Saved data entries:
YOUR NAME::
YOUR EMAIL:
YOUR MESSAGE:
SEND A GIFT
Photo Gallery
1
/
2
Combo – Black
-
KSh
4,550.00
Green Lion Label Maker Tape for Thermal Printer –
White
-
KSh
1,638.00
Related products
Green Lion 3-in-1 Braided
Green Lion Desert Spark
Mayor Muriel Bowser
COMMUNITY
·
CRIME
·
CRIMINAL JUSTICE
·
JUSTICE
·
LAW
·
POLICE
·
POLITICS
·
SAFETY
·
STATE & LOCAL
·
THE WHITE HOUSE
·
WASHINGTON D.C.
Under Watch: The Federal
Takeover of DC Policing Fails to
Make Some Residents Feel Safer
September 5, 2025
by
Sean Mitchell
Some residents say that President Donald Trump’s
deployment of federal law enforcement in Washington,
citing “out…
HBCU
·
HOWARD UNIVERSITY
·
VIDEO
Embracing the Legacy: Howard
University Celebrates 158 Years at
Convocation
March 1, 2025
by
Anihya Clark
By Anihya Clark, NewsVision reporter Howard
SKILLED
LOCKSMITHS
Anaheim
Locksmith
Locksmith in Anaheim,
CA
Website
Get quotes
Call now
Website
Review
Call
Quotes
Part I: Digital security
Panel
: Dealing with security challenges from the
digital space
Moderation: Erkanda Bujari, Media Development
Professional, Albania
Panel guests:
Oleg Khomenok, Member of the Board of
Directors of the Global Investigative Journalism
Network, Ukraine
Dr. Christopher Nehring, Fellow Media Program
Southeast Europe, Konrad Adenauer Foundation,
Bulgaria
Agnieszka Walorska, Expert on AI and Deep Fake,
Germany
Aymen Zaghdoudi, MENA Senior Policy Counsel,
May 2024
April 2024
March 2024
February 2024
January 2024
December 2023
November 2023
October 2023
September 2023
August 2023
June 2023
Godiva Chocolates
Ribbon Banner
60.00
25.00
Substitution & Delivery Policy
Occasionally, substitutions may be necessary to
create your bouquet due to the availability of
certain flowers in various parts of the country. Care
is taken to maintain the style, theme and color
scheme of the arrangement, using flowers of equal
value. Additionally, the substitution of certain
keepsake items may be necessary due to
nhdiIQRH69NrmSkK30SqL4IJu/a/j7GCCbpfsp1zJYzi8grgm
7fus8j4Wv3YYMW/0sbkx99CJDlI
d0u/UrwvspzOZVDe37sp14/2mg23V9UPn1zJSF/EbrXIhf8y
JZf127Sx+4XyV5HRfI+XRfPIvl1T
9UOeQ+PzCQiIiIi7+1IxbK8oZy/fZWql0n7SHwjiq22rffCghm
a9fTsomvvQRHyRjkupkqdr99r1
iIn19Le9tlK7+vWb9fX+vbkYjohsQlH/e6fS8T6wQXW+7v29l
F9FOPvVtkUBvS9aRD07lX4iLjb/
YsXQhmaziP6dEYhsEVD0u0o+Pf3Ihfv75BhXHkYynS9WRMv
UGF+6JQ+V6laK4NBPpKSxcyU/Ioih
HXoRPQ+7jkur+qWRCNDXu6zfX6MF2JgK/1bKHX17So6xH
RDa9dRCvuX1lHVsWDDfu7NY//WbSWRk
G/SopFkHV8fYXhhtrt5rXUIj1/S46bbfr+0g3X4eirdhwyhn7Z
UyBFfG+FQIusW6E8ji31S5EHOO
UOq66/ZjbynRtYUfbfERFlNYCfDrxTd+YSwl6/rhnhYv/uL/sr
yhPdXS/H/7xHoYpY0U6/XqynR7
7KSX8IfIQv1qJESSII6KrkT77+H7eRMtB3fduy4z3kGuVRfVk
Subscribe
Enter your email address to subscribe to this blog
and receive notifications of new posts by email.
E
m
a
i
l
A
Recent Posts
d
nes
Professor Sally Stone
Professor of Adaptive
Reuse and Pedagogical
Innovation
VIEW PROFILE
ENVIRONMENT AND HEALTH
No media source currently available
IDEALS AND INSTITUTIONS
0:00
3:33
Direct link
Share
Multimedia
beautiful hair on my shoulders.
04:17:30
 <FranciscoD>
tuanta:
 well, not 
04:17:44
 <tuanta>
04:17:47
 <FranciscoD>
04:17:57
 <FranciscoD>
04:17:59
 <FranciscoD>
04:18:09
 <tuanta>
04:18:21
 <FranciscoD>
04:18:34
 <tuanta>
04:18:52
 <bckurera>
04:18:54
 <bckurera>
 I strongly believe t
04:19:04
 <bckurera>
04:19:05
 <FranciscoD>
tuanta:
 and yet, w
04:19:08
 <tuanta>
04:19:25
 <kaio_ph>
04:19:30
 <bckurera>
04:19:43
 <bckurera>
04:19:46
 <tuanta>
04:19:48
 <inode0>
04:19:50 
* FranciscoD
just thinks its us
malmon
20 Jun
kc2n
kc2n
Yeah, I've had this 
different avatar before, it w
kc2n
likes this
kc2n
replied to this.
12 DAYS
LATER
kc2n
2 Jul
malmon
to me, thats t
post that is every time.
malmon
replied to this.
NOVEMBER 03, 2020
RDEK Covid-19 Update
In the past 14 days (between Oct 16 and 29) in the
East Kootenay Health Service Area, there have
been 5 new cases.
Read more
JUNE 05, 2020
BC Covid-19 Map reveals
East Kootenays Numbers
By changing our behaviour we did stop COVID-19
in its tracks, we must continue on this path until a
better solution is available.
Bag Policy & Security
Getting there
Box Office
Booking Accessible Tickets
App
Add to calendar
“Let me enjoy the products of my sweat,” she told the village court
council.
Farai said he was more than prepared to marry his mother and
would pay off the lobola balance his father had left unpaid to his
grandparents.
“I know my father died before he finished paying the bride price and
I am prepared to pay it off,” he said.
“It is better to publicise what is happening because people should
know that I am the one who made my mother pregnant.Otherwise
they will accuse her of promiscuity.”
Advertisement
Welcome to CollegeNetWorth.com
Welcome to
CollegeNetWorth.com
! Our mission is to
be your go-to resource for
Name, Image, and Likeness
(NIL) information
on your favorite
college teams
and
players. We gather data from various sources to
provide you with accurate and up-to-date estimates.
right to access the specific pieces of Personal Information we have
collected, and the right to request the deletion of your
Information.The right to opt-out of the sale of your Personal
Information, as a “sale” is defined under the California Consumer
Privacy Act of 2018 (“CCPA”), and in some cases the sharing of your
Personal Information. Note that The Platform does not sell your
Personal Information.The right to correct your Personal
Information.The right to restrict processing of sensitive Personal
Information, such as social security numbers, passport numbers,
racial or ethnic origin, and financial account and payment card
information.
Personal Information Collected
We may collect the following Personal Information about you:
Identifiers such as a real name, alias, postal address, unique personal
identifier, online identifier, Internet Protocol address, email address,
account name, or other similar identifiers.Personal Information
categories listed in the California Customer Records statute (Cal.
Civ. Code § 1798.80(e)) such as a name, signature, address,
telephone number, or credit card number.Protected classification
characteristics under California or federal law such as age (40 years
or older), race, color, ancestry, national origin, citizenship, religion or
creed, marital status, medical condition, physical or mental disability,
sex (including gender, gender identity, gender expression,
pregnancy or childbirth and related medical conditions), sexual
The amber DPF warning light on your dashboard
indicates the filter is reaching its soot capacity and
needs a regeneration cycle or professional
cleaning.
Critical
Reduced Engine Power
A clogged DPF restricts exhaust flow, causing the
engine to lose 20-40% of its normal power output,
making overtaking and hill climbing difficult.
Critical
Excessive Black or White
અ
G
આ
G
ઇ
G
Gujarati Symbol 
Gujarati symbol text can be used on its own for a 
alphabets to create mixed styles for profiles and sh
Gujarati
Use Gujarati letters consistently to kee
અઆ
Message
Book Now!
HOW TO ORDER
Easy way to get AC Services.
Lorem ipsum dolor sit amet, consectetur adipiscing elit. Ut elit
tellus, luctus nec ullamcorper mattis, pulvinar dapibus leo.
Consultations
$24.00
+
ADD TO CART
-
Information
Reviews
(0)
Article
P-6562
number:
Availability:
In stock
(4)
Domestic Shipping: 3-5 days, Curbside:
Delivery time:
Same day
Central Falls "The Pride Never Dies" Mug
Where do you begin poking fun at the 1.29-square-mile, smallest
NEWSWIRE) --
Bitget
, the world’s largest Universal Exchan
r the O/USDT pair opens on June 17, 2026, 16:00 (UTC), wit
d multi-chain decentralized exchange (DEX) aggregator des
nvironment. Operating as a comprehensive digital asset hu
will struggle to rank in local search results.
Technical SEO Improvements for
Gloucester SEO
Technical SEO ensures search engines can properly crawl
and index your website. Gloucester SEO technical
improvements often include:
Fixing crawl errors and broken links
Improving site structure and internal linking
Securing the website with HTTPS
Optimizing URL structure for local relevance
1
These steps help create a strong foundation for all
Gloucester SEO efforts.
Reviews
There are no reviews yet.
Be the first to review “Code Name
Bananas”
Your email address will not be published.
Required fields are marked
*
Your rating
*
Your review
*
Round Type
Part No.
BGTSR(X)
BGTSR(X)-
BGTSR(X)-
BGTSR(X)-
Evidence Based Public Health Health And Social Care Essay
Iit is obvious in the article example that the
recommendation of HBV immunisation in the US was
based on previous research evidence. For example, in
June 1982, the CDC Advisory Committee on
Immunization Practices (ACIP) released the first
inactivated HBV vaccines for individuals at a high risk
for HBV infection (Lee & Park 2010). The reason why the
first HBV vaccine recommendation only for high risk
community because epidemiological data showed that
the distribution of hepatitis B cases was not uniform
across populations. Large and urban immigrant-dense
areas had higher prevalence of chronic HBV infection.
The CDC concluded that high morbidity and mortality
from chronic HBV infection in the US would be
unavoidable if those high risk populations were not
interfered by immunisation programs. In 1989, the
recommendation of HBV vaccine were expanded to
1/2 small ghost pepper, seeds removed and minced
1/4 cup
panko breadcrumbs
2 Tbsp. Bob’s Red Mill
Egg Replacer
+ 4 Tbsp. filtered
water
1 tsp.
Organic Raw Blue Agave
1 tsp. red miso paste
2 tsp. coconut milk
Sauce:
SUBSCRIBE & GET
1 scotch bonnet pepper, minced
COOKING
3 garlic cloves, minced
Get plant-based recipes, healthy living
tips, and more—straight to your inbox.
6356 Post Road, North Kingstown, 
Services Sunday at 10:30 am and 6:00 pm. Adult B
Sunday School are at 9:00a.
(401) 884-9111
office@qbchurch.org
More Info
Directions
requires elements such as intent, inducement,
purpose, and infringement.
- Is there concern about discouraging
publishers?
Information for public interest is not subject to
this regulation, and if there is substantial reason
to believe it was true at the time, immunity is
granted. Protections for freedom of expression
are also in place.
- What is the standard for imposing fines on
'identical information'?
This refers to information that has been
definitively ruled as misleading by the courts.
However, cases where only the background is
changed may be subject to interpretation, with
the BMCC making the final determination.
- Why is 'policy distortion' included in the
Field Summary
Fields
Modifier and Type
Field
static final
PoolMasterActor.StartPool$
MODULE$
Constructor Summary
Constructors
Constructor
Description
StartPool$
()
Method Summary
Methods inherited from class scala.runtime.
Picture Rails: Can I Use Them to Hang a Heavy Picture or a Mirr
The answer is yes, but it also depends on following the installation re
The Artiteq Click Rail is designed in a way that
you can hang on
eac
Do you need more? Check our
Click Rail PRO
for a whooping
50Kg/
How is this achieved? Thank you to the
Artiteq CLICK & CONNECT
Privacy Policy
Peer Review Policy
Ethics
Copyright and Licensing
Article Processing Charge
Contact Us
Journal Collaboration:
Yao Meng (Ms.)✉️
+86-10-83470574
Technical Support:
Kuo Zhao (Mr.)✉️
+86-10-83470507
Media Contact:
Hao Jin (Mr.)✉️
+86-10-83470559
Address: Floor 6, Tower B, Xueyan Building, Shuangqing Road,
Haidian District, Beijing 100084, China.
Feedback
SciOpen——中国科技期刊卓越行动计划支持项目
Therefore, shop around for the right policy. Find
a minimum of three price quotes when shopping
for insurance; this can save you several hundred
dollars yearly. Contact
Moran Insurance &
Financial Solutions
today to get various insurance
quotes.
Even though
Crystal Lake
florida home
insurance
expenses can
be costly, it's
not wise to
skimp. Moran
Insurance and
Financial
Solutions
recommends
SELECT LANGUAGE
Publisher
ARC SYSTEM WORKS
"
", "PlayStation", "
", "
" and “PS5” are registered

◆ **Directions for this task**:
Search the records for the string "believe", and copy every line that holds it.

◆ **Answer box**:
 I strongly believe t
to believe it was true at the time, immunity is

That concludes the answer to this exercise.